Dr Ramil Adhikari, a South Asian community leader, said that’s a substantial amount in South Asian countries – every dollar lost to remittance fees is a missed opportunity to improve their families’ quality of life.

“Hundreds of dollars in fees could mean a month’s rent in Nepal, a year’s worth of school supplies in India or crucial medical treatment in Bangladesh.”

Adhikari says he would support a regulation that would require banks to disclose their exchange rate margins.

“By knowing the exact fees and exchange rates up front, migrants can compare services more effectively and choose options which can maximize the amount of money their whanau will receive."

The country’s major banks are defending their exchange rates.

A BNZ spokesperson said its margin is competitive and is below the 2-5% range claimed by some as New Zealand market margins.

“Like other international services, we charge a foreign exchange margin to cover costs such as currency risk management, transaction processing, and infrastructure maintenance.”

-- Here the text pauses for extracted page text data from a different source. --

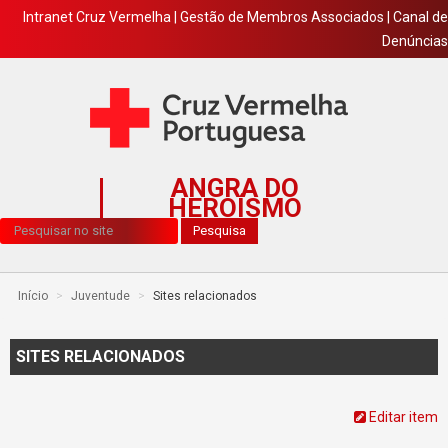
Intranet Cruz Vermelha
|
Gestão de Membros Associados
|
Canal de
Denúncias
ANGRA DO
HEROÍSMO
Pesquisa...
Pesquisa
Início
>
Juventude
>
Sites relacionados
SITES RELACIONADOS
Editar item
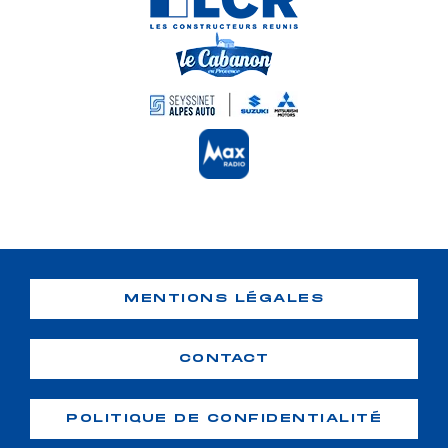
MENTIONS LÉGALES
CONTACT
POLITIQUE DE CONFIDENTIALITÉ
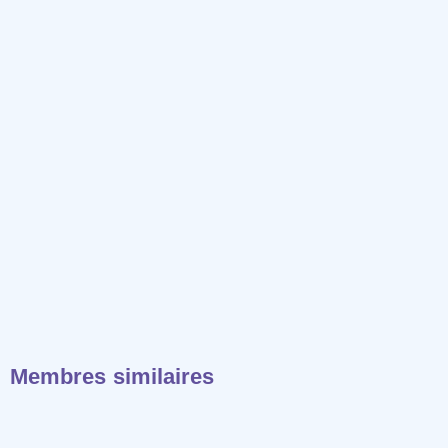
Membres similaires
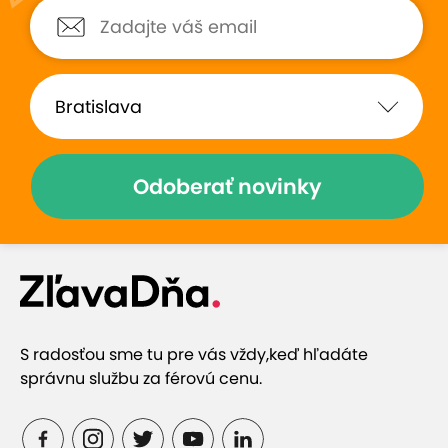
Hodnotené:
EXTRA CENY:...
Hodnotené:
EXTRA CENY:.
Boli sme už druhý krát na
Skvela dentalna hygi
dentálnej hygiene, sme boli
hygienicka vysvetlila
spokojní.
jeden krok ktorý išla r
Odoberať novinky
Zobraziť hodnotenia (376)
Prečo si vybrať túto ponuku
S radosťou sme tu pre vás vždy,
keď hľadáte
správnu službu za férovú cenu.
Profesionálny dentálny hygienik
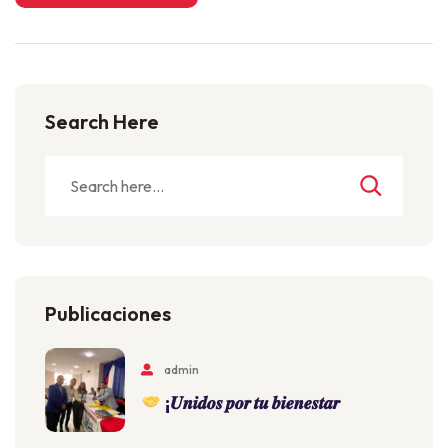
Search Here
Publicaciones
admin
¡𝑼𝒏𝒊𝒅𝒐𝒔 𝒑𝒐𝒓 𝒕𝒖 𝒃𝒊𝒆𝒏𝒆𝒔𝒕𝒂𝒓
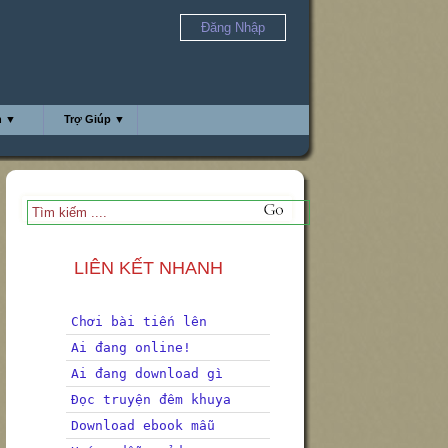
Đăng Nhập
h ▼
Trợ Giúp ▼
LIÊN KẾT NHANH
Chơi bài tiến lên
Ai đang online!
Ai đang download gì
Đọc truyện đêm khuya
Download ebook mẫu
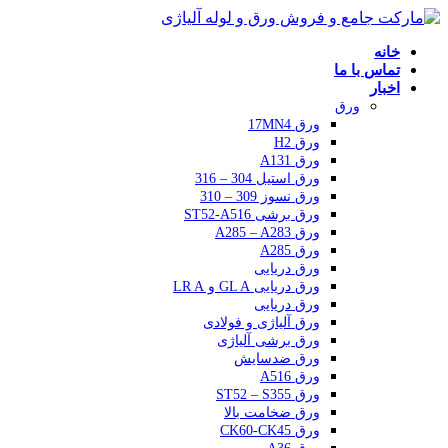
خانه
تماس با ما
اخبار
ورق
ورق 17MN4
ورق H2
ورق A131
ورق استیل 304 – 316
ورق نسوز 309 – 310
ورق برشی ST52-A516
ورق A285 – A283
ورق A285
ورق دریایی
ورق دریایی GL A و LR A
ورق دریایی
ورق آلیاژی و فولادی
ورق برشی آلیاژی
ورق ضدسایش
ورق A516
ورق ST52 – S355
ورق ضخامت بالا
ورق CK60-CK45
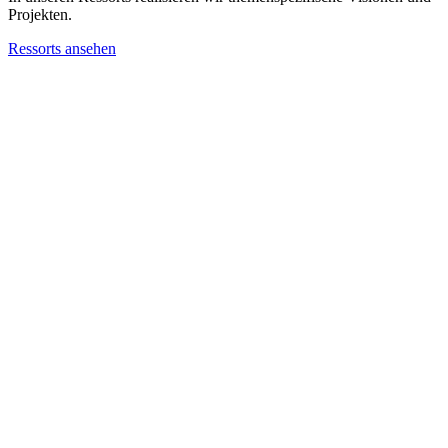
Projekten.
Ressorts ansehen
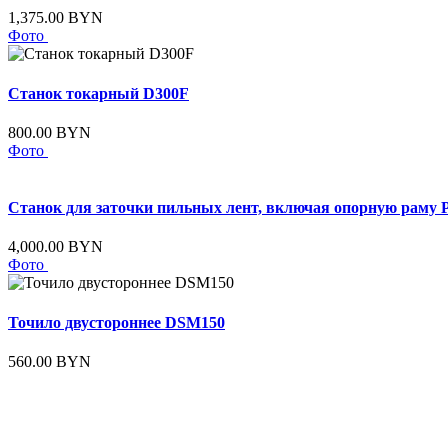
1,375.00 BYN
Фото
Станок токарный D300F
800.00 BYN
Фото
Станок для заточки пильных лент, включая опорную раму
4,000.00 BYN
Фото
Точило двустороннее DSM150
560.00 BYN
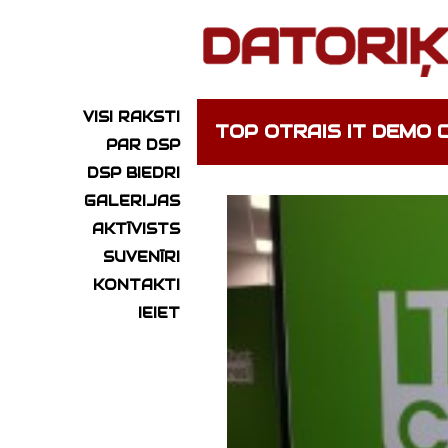
VISI RAKSTI
TOP OTRAIS IT DEMO
PAR DSP
DSP BIEDRI
GALERIJAS
AKTĪVISTS
SUVENĪRI
KONTAKTI
IEIET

New Zealand’s biggest bank ANZ said indicative Foreign Exchange rates, and fees relating to international money transfers are on their website and are fees-free to a range of countries.

“Before an ANZ customer sends an IMT, they will have full certainty of their costs.”

Westpac and Kiwibank say they're transparent about their exchange rates, and the associated service and transaction fees.

ASB has also been approached for a comment.